Ordinarily, I am reluctant to read Literature-with-a-capital-L. Books that are (or are apt to be) reviewed by the New York Times tend to have self-conscious (if beautiful) prose, tortured characters, and unhappy endings. So years ago, when Matthew Pearl's The Dante Club was all the rage, I studiously ignored it, until a friend said, "You're coming to town? That night is my book club. Read this before you arrive." ...And I was hooked. Pearl writes beautifully _without_ torturing everybody in sight; he makes you savor each page.
So when I saw his new book among my Amazon Vine options, I reached for the SEND ME THIS BOOK button without hesitation.
This novel is set in Boston in 1868 -- the same era as The Dante Club, but down the street a few miles. Our heroes (including our primarily protagonist) are in the final few months at the newly founded Massachusetts Institute of Technology, whose fifteen-member inaugural class is about to graduate. Meanwhile someone is doing dastardly deeds, beginning with a disaster in the Boston Harbor that cannot be explained (such as compasses that go haywire). And there is ABSOLUTELY NO WAY anyone would ask the students from that weird Tech school to get involved, when there is the respectable Harvard University down the street whose assistance might be asked instead.
The MIT history is real. The science-based attacks in Boston, not so much. Which is just fine with me, because Pearl's story kept my mind whirring to separate the stuff I know (I've spent a lot of time in Boston) from the fiction. And because I learned so very much about what it meant to be a "technologist" in that era.

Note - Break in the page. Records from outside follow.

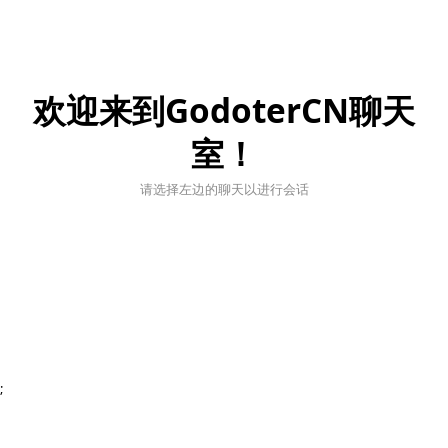
欢迎来到GodoterCN聊天
室！
请选择左边的聊天以进行会话
;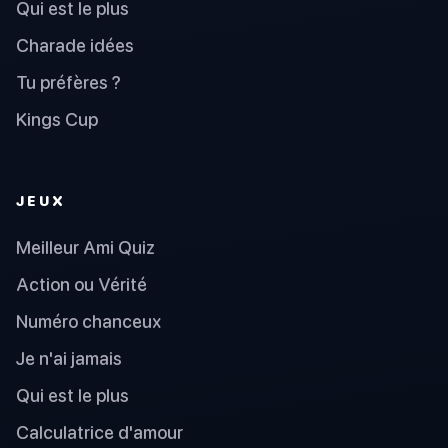
Qui est le plus
Charade idées
Tu préfères ?
Kings Cup
JEUX
Meilleur Ami Quiz
Action ou Vérité
Numéro chanceux
Je n'ai jamais
Qui est le plus
Calculatrice d'amour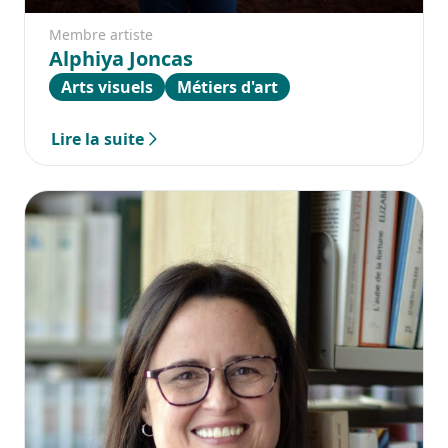
Membre artiste
Alphiya Joncas
Arts visuels
Métiers d'art
Lire la suite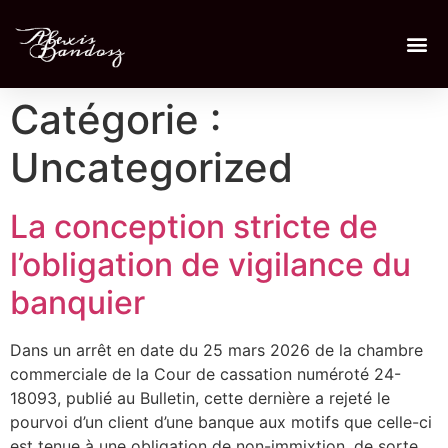
Catégorie :
Uncategorized
La conception stricte de
l’obligation de vigilance du
banquier
Dans un arrêt en date du 25 mars 2026 de la chambre
commerciale de la Cour de cassation numéroté 24-
18093, publié au Bulletin, cette dernière a rejeté le
pourvoi d’un client d’une banque aux motifs que celle-ci
est tenue à une obligation de non-immixtion, de sorte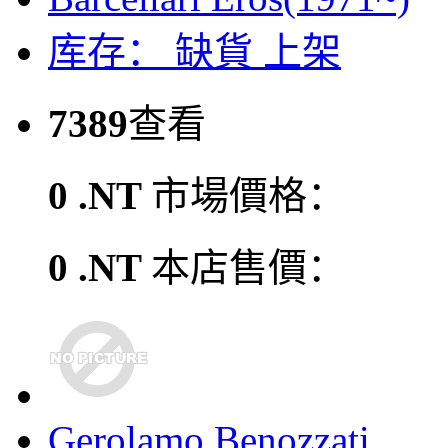
库存：
缺貨
上架
7389
查看
0 .NT
市場價格：
0 .NT
本店售價：
Gerolamo Benozzati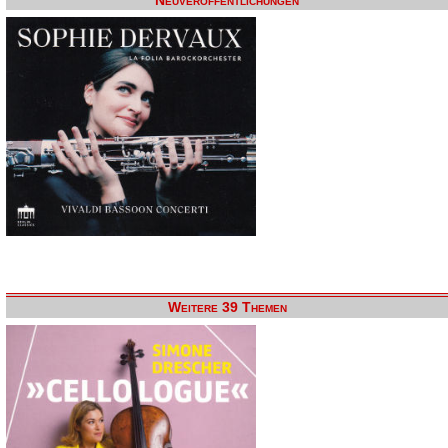
Neuveröffentlichungen
Weitere 39 Themen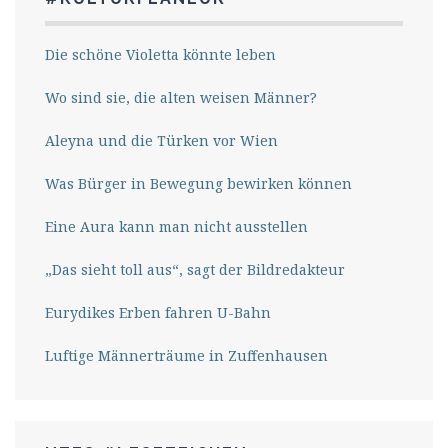
Die schöne Violetta könnte leben
Wo sind sie, die alten weisen Männer?
Aleyna und die Türken vor Wien
Was Bürger in Bewegung bewirken können
Eine Aura kann man nicht ausstellen
„Das sieht toll aus“, sagt der Bildredakteur
Eurydikes Erben fahren U-Bahn
Luftige Männerträume in Zuffenhausen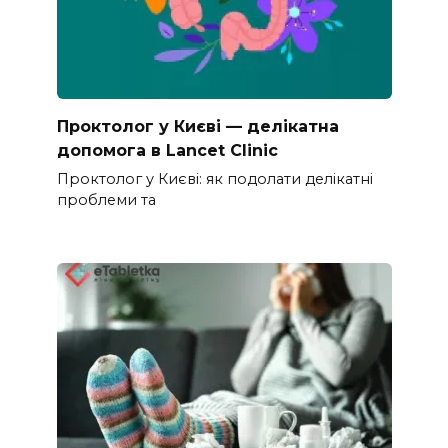
Проктолог у Києві — делікатна
допомога в Lancet Clinic
Проктолог у Києві: як подолати делікатні
проблеми та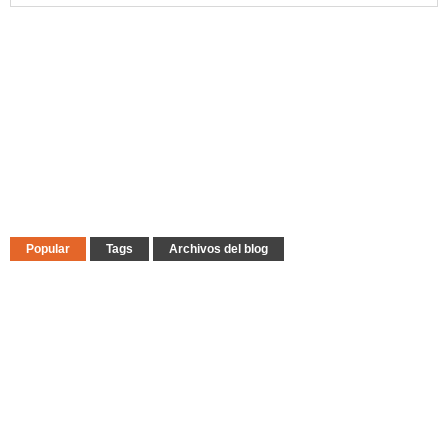
Popular
Tags
Archivos del blog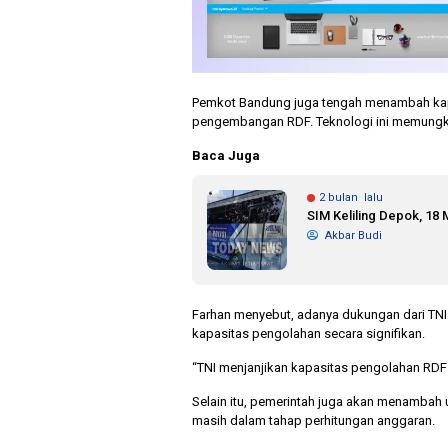
Pemkot Bandung juga tengah menambah kapas
pengembangan RDF. Teknologi ini memungki
Baca Juga
2 bulan lalu
SIM Keliling Depok, 18 
Akbar Budi
Farhan menyebut, adanya dukungan dari TNI
kapasitas pengolahan secara signifikan.
“TNI menjanjikan kapasitas pengolahan RDF 
Selain itu, pemerintah juga akan menambah u
masih dalam tahap perhitungan anggaran.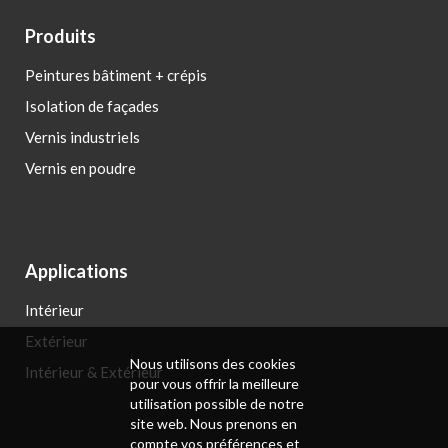
Produits
Peintures bâtiment + crépis
Isolation de façades
Vernis industriels
Vernis en poudre
Applications
Intérieur
Extérieur
Nous utilisons des cookies
Intérieur & Extérieur
pour vous offrir la meilleure
utilisation possible de notre
site web. Nous prenons en
compte vos préférences et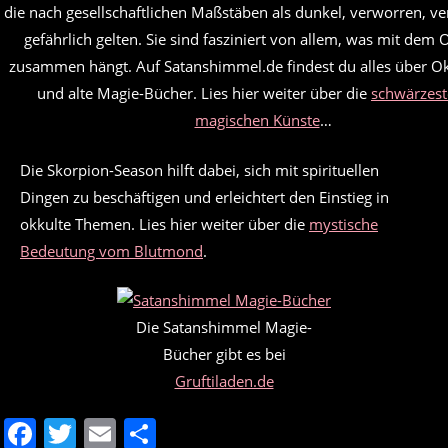
die nach gesellschaftlichen Maßstäben als dunkel, verworren, v
gefährlich gelten. Sie sind fasziniert von allem, was mit dem 
zusammen hängt. Auf Satanshimmel.de findest du alles über O
und alte Magie-Bücher. Lies hier weiter über die
schwärzeste
magischen Künste
…
Die Skorpion-Season hilft dabei, sich mit spirituellen
Dingen zu beschäftigen und erleichtert den Einstieg in
okkulte Themen. Lies hier weiter über die
mystische
Bedeutung vom Blutmond
.
Die Satanshimmel Magie-
Bücher gibt es bei
Gruftiladen.de
F
T
E
T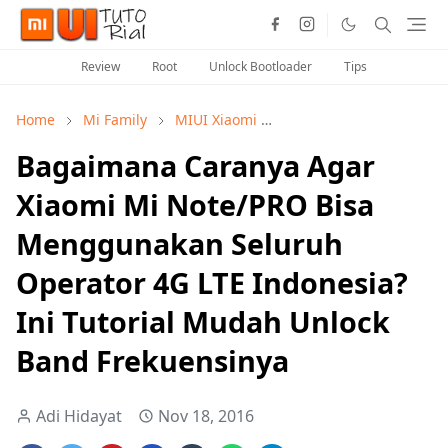
Review
Root
Unlock Bootloader
Tips
Home
Mi Family
MIUI Xiaomi
Tutorial Xiaomi Mi Not
Bagaimana Caranya Agar
Xiaomi Mi Note/PRO Bisa
Menggunakan Seluruh
Operator 4G LTE Indonesia?
Ini Tutorial Mudah Unlock
Band Frekuensinya
Adi Hidayat
Nov 18, 2016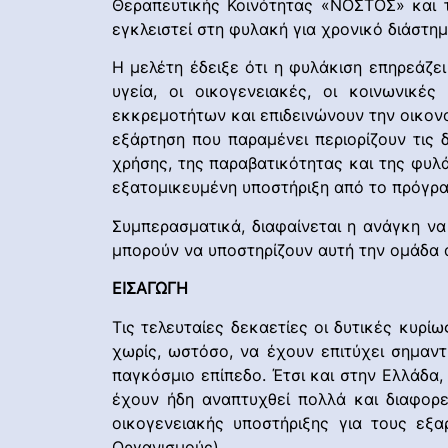
Θεραπευτικής Κοινότητας «ΝΟΣΤΟΣ» και τ
εγκλειστεί στη φυλακή για χρονικό διάστη
Η μελέτη έδειξε ότι η φυλάκιση επηρεάζει
υγεία, οι οικογενειακές, οι κοινωνικέ
εκκρεμοτήτων και επιδεινώνουν την οικονο
εξάρτηση που παραμένει περιορίζουν τις 
χρήσης, της παραβατικότητας και της φυλά
εξατομικευμένη υποστήριξη από το πρόγραμ
Συμπερασματικά, διαφαίνεται η ανάγκη να
μπορούν να υποστηρίζουν αυτή την ομάδα α
ΕΙΣΑΓΩΓΗ
Τις τελευταίες δεκαετίες οι δυτικές κυρ
χωρίς, ωστόσο, να έχουν επιτύχει σημαν
παγκόσμιο επίπεδο. Έτσι και στην Ελλάδα
έχουν ήδη αναπτυχθεί πολλά και διαφορε
οικογενειακής υποστήριξης για τους εξ
Οργανισμούς).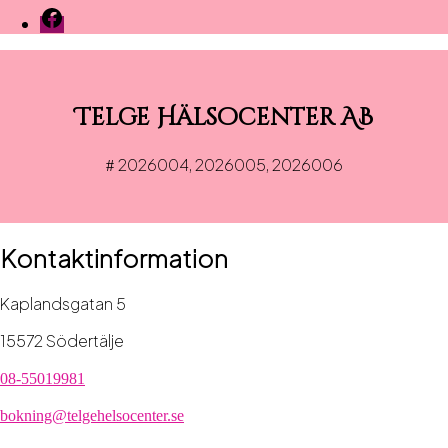
Facebook
Telge Hälsocenter AB
2026004, 2026005, 2026006
#
Kontaktinformation
Kaplandsgatan 5
15572 Södertälje
08-55019981
bokning@telgehelsocenter.se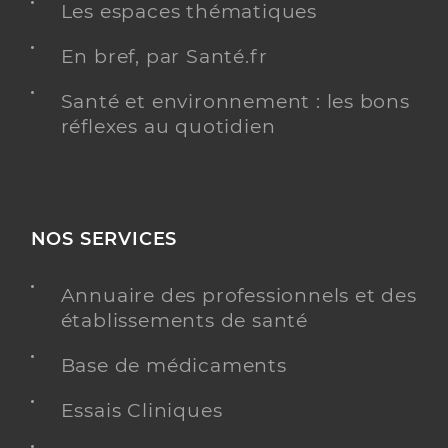
Les espaces thématiques
En bref, par Santé.fr
Santé et environnement : les bons
réflexes au quotidien
NOS SERVICES
Annuaire des professionnels et des
établissements de santé
Base de médicaments
Essais Cliniques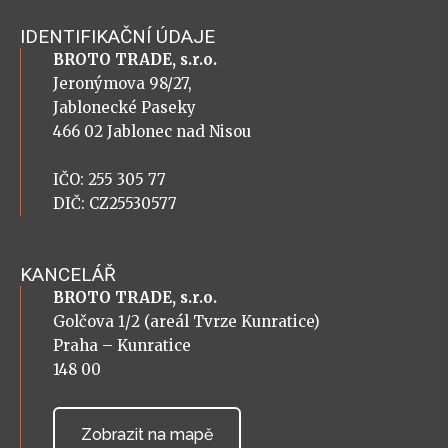
IDENTIFIKAČNÍ ÚDAJE
BROTO TRADE, s.r.o.
Jeronýmova 98/27,
Jablonecké Paseky
466 02 Jablonec nad Nisou
IČO: 255 305 77
DIČ: CZ25530577
KANCELÁŘ
BROTO TRADE, s.r.o.
Golčova 1/2 (areál Tvrze Kunratice)
Praha – Kunratice
148 00
Zobrazit na mapě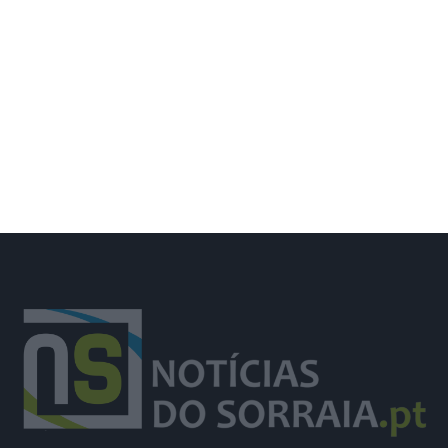
Santiago Mesa vence segunda etapa
e Rui Oliveira segura camisola
amarela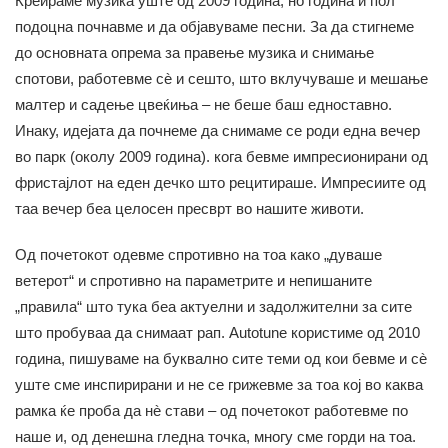
Креираме музика уште од 2009 година, но година и пол
подоцна почнавме и да објавуваме песни. За да стигнеме
до основната опрема за правење музика и снимање
спотови, работевме сè и сешто, што вклучуваше и мешање
малтер и садење цвеќиња – не беше баш едноставно.
Инаку, идејата да почнеме да снимаме се роди една вечер
во парк (околу 2009 година). кога бевме импресионирани од
фристајлот на еден дечко што рецитираше. Импресиите од
таа вечер беа целосен пресврт во нашите животи.
Од почетокот одевме спротивно на тоа како „дуваше
ветерот“ и спротивно на параметрите и непишаните
„правила“ што тука беа актуелни и задолжителни за сите
што пробуваа да снимаат рап. Аutotune користиме од 2010
година, пишуваме на буквално сите теми од кои бевме и сè
уште сме инспирирани и не се грижевме за тоа кој во каква
рамка ќе проба да нè стави – од почетокот работевме по
наше и, од денешна гледна точка, многу сме горди на тоа.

Today, we take the march of technology for granted. We may object to its overuse and its excesses and we may worry about automation taking away jobs, but it's part of our lives. In the late 1800s, when Darwinism was considered a cultish belief system that no self-respecting scientist would take seriously, the Institute of Technology was on very shaky ground. "When I was a student at Harvard," says an MIT professor in one scene, "My very interest in chemistry made me an outcast, and later Agassiz refused to allow me to teach it there. The Institute is on the verge of leading the way to a new age of scientific acceptance among the public, and we cannot risk delaying that."
The end result was a book that I didn't want to put down. Pearl drew me into the era completely... though perhaps my familiarity with present-day Boston gave the mental picture more depth. I liked the characters, and I was sometimes startled by the intersection of so many events; in 1868, Boston is still trying to come to terms with the end of the Civil War, for instance.
The Technologists is not absolutely perfect; some of the viewpoint-changing got on my nerves a teeny bit. And I wonder if a reader who is less scientifically-minded will follow some of the experiments.
I heartily recommend this book as a great historical mystery for techies. And probably for others, too (though they may give it 4 stars); Pearl is a good storyteller.